Actually, this is Sylvia in for Alexia; just a few quick questions. In the press release, you guys mention that you identified roughly $35 million in non-strategic properties. I was wondering if you could maybe talk a little bit more about that in terms of if you are willing to say which properties you are looking to sell, how much of that is real estate versus actual newspapers, and in terms of timing, how close are these transactions to coming to fruition?

Michael E. Reed

Well, we won’t comment on the specific properties, newspapers that we are contemplating selling because of confidentiality agreements and ongoing discussions. What I will tell you is that about one-third of the $35 million are real estate sales and then about two-thirds are some very small newspapers that don’t fit strategically for us in the long-term. We would expect the $35 million in strategic asset sales to have taken place by the end of the third quarter.

Analyst for Alexia Quadrani - Bear Stearns  

Okay, and I’m assuming -- are you going to be using those proceeds to pay down some of your short-term debt?

Michael E. Reed

We will certainly pay down revolver. We will pay down some short-term debt and we will also look at what other good investment options are out there for us in redeploying that capital.

Analyst for Alexia Quadrani - Bear Stearns  

Okay. And then if I could just ask one more -- regarding synergy realizations now that most of your acquisitions have kind of anniversaried, how much longer do you guys expect to reap benefits from continued synergies?

Michael E. Reed

We will synergy realization throughout all of calendar 2008 because the Morris transaction actually closed in December and we are getting those synergies in place throughout the first quarter of this year. So we will see that throughout the remainder of this year.

In addition, even though it is a little bit of a smaller scale, the Dover acquisition we made in February had some decent synergies and we’ll see those realized throughout the remainder of this year.
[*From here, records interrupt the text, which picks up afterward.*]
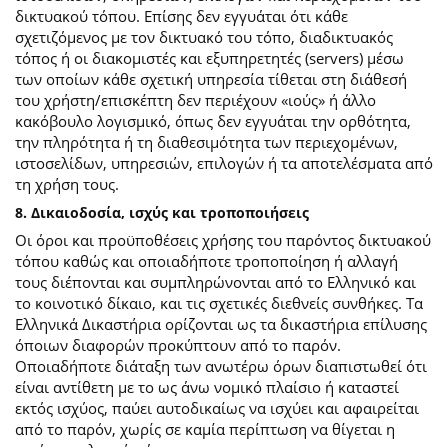
δικτυακού τόπου. Επίσης δεν εγγυάται ότι κάθε
σχετιζόμενος με τον δικτυακό του τόπο, διαδικτυακός
τόπος ή οι διακομιστές και εξυπηρετητές (servers) μέσω
των οποίων κάθε σχετική υπηρεσία τίθεται στη διάθεσή
του χρήστη/επισκέπτη δεν περιέχουν «ιούς» ή άλλο
κακόβουλο λογισμικό, όπως δεν εγγυάται την ορθότητα,
την πληρότητα ή τη διαθεσιμότητα των περιεχομένων,
ιστοσελίδων, υπηρεσιών, επιλογών ή τα αποτελέσματα από
τη χρήση τους.
8. Δικαιοδοσία, ισχύς και τροποποιήσεις
Οι όροι και προϋποθέσεις χρήσης του παρόντος δικτυακού
τόπου καθώς και οποιαδήποτε τροποποίηση ή αλλαγή
τους διέπονται και συμπληρώνονται από το Ελληνικό και
το κοινοτικό δίκαιο, και τις σχετικές διεθνείς συνθήκες. Τα
Ελληνικά Δικαστήρια ορίζονται ως τα δικαστήρια επίλυσης
όποιων διαφορών προκύπτουν από το παρόν.
Οποιαδήποτε διάταξη των ανωτέρω όρων διαπιστωθεί ότι
είναι αντίθετη με το ως άνω νομικό πλαίσιο ή καταστεί
εκτός ισχύος, παύει αυτοδικαίως να ισχύει και αφαιρείται
από το παρόν, χωρίς σε καμία περίπτωση να θίγεται η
On top of the synergies, we have the expense initiatives we’ve taken inside of GateHouse in the first quarter to combat the softer revenue environment and we will see those initiatives fall through to cash flow growth throughout the remainder of this year. So we are very confident about our ability to reduce costs in this environment throughout the remainder of this year.

Analyst for Alexia Quadrani - Bear Stearns  

And the $8.7 million that was mentioned regarding one-time costs that hit this quarter, is something similar expected for next quarter? Maybe if you could give some more detail in terms of the breakout of those costs.

Michael E. Reed

I can’t predict exactly what will unfold throughout the second quarter. The detail of those costs is predominantly two things; one, severance payments related to downsizing in the workforce in several of our more underperforming properties where we took headcount reductions and did [rips] that are then permanent payroll reductions for the company. And then secondly, in the realization of synergies from the Morris acquisition, we had the ability to shut down print plans and merge them into existing GateHouse plants, accounting offices and some other back shop things. And so we had fees and one-time charges in association with executing on putting the back-shop and press plants together.

So that’s where those things came from in the first quarter and it’s hard to tell throughout the remainder of the year where those items might pop up, depending on how the year goes.

Analyst for Alexia Quadrani - Bear Stearns  

Okay, great. Thank you very much.


Mr. Maring, at this point I would like to turn the call back over to you for any additional or closing remarks, sir.

Mark Maring

Thank you, Dana. That concludes our first quarter call. Thank you all for joining us this morning and we look forward to speaking with you next quarter. Bye.


And that does conclude today’s conference call. Thank you for your participation. You may disconnect at this time.